And that’s our country, isn’t it? Guilty before innocent. That’s the way our country works now. And then everybody’s talking about sue, sue, sue. Should I sue? Well yeah, let me exhaust … let me just spend. Let me just keep spending. I’m going to explore what I can do and I want to see if it’s going to be worth it, worth all the headache.—Roger Clemens
In his interview with Mike Wallace, Roger Clemens looked at his most uncomfortable while responding to the suggestion that he should take legal action against his Mitchell Report accuser, former personal trainer and major league strength coach Brian McNamee. Some found it risible that an athlete who was paid an eight-figure salary for half-season’s work last year should cite the expense of a suit as a reason not pursue legal action; many considered the lack of legal action as an admission of guilt, not only by Clemens, but by all the athletes named in the Mitchell Report and other sources as PED users.

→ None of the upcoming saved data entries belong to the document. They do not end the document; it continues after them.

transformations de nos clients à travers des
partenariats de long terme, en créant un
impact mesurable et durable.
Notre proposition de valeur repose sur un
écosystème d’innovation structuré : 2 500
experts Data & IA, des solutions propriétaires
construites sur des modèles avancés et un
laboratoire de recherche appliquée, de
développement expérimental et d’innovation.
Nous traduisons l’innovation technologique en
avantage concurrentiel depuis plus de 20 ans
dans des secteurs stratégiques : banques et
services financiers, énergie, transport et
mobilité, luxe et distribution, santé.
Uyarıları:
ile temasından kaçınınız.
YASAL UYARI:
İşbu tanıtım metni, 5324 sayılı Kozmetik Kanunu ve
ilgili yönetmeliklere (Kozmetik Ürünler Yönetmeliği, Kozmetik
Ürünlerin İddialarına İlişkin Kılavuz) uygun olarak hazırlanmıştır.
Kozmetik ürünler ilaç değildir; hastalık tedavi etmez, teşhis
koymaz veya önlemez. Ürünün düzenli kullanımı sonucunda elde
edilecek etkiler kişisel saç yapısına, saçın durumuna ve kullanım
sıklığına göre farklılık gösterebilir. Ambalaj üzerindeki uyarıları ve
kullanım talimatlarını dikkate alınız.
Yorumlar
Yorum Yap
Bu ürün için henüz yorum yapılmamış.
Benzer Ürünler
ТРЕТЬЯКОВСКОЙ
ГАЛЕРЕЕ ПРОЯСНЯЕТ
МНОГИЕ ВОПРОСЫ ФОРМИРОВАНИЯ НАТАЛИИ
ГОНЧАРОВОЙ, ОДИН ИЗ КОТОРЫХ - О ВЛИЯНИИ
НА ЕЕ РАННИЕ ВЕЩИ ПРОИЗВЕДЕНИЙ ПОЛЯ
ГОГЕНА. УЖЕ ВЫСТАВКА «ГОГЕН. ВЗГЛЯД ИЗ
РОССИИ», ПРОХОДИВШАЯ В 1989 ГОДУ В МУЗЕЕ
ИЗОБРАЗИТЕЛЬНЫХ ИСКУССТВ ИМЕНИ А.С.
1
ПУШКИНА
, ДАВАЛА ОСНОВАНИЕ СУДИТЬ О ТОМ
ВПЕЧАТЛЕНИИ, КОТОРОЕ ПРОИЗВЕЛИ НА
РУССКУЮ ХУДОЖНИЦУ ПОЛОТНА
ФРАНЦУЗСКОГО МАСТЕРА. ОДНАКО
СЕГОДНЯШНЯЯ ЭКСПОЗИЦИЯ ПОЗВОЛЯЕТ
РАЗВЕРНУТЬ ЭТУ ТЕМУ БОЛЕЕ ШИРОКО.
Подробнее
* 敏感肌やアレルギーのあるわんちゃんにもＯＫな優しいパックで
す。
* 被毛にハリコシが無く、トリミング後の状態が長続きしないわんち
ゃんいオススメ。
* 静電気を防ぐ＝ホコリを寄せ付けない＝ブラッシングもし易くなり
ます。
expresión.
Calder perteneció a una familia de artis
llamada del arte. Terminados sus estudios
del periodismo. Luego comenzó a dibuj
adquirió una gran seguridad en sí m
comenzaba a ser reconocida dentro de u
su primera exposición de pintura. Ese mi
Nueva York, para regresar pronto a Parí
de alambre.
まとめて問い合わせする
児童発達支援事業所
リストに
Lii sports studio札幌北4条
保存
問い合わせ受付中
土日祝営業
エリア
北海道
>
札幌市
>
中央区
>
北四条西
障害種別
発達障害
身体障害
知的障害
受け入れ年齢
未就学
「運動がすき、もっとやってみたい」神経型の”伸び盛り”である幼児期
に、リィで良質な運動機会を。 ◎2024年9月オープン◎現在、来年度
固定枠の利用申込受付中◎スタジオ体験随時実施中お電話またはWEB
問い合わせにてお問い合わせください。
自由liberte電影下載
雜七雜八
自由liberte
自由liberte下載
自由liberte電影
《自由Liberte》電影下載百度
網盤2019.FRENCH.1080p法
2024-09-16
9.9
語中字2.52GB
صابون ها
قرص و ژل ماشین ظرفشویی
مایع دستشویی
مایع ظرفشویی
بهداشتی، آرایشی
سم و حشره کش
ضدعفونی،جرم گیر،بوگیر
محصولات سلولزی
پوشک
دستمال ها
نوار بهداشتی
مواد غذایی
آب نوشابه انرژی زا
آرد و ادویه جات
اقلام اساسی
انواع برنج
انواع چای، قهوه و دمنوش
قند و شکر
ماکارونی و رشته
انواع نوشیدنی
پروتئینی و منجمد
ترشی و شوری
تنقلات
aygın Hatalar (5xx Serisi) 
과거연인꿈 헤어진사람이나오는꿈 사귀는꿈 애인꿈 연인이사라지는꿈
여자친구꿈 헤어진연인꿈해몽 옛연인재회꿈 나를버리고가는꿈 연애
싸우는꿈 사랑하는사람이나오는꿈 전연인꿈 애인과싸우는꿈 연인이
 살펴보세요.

What many of Clemens’s critics didn’t know was that by the time the 60 Minutes interview was broadcast, the pitcher’s attorneys had already filed a defamation lawsuit against McNamee, alleging that every single allegation made by McNamee against Clemens in the Mitchell Report was false. The press conference scheduled for yesterday-originally billed as a follow-up to Clemens’s interview with Wallace-would actually center on the legal action against McNamee, and would include a 17-minute audio recording of a bizarre phone conversation that allegedly took place between Clemens and McNamee late last week. It was a full-court press, complete with Clemens announcing that he was accepting Congress’s invitation to testify before the House Committee on Oversight and Government Reform, with no apparent restrictions on his testimony.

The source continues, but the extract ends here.